%%

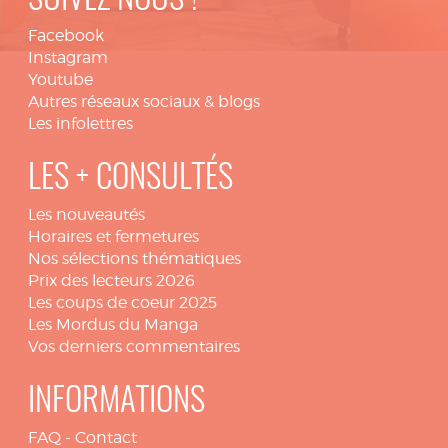
SUIVEZ NOUS !
Facebook
Instagram
Youtube
Autres réseaux sociaux & blogs
Les infolettres
LES + CONSULTÉS
Les nouveautés
Horaires et fermetures
Nos sélections thématiques
Prix des lecteurs 2026
Les coups de coeur 2025
Les Mordus du Manga
Vos derniers commentaires
INFORMATIONS
FAQ
-
Contact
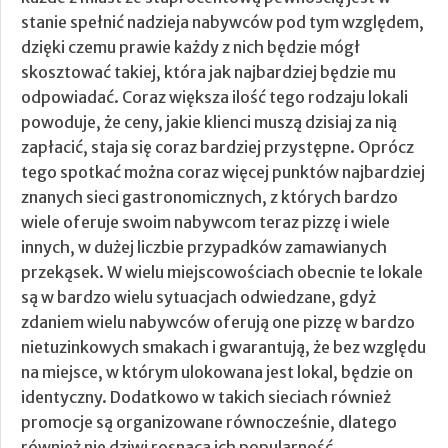
stanie spełnić nadzieja nabywców pod tym względem,
dzięki czemu prawie każdy z nich będzie mógł
skosztować takiej, która jak najbardziej będzie mu
odpowiadać. Coraz większa ilość tego rodzaju lokali
powoduje, że ceny, jakie klienci muszą dzisiaj za nią
zapłacić, staja się coraz bardziej przystępne. Oprócz
tego spotkać można coraz więcej punktów najbardziej
znanych sieci gastronomicznych, z których bardzo
wiele oferuje swoim nabywcom teraz pizzę i wiele
innych, w dużej liczbie przypadków zamawianych
przekąsek. W wielu miejscowościach obecnie te lokale
są w bardzo wielu sytuacjach odwiedzane, gdyż
zdaniem wielu nabywców oferują one pizzę w bardzo
nietuzinkowych smakach i gwarantują, że bez względu
na miejsce, w którym ulokowana jest lokal, będzie on
identyczny. Dodatkowo w takich sieciach również
promocje są organizowane równocześnie, dlatego
również nie dziwi rosnąca ich popularność.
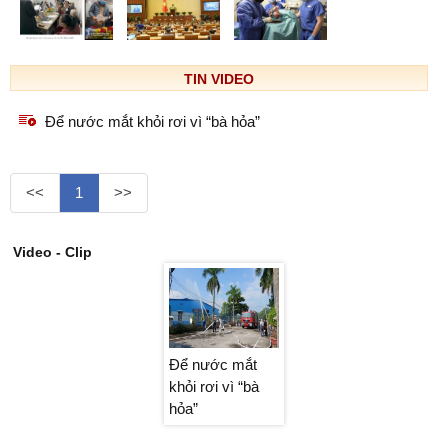
TIN VIDEO
Để nước mắt khỏi rơi vì “bà hỏa”
<<
1
>>
Video - Clip
Để nước mắt
Để nước mắt
Để nước mắt
khỏi rơi vì “bà
khỏi rơi vì “bà
khỏi rơi vì “bà
hỏa”
hỏa”
hỏa”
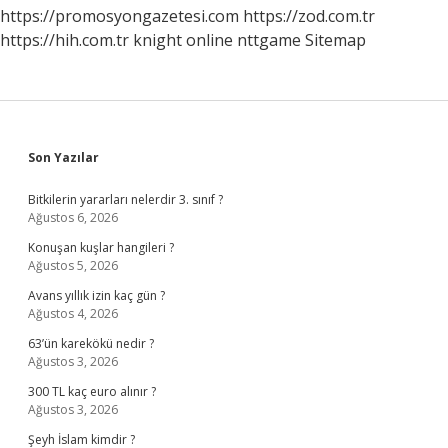
https://promosyongazetesi.com
https://zod.com.tr
https://hih.com.tr
knight online
nttgame
Sitemap
Sidebar
Son Yazılar
Bitkilerin yararları nelerdir 3. sınıf ?
Ağustos 6, 2026
Konuşan kuşlar hangileri ?
Ağustos 5, 2026
Avans yıllık izin kaç gün ?
Ağustos 4, 2026
63’ün karekökü nedir ?
Ağustos 3, 2026
300 TL kaç euro alınır ?
Ağustos 3, 2026
Şeyh İslam kimdir ?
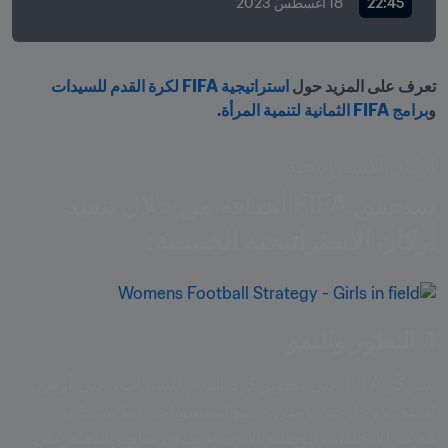
22:45
18 أغسطس 2023
تعرف على المزيد حول 
استراتيجية FIFA لكرة القدم للسيدات
و
برامج FIFA الثمانية لتنمية المرأة
.
أركان الاستراتيجية
سيحقّق FIFA أهدافه من خلال تنفيذ 
أركان الاستراتيجية الخمسة
:
1. التطور والنمو
سيركّز FIFA على تطوير كرة القدم للسيدات، على أرض 
الملعب وخارجه، وعلى جميع المستويات. كما سيقدّم 
الدعم للاتحادات الوطنية الأعضاء بهدف تطوير اللعبة على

%%

> EXERCISE OBJECTIVE:
Count the lines of the listing above that contain the word "bardzo", and give only the total.

> EXERCISE ANSWER:
3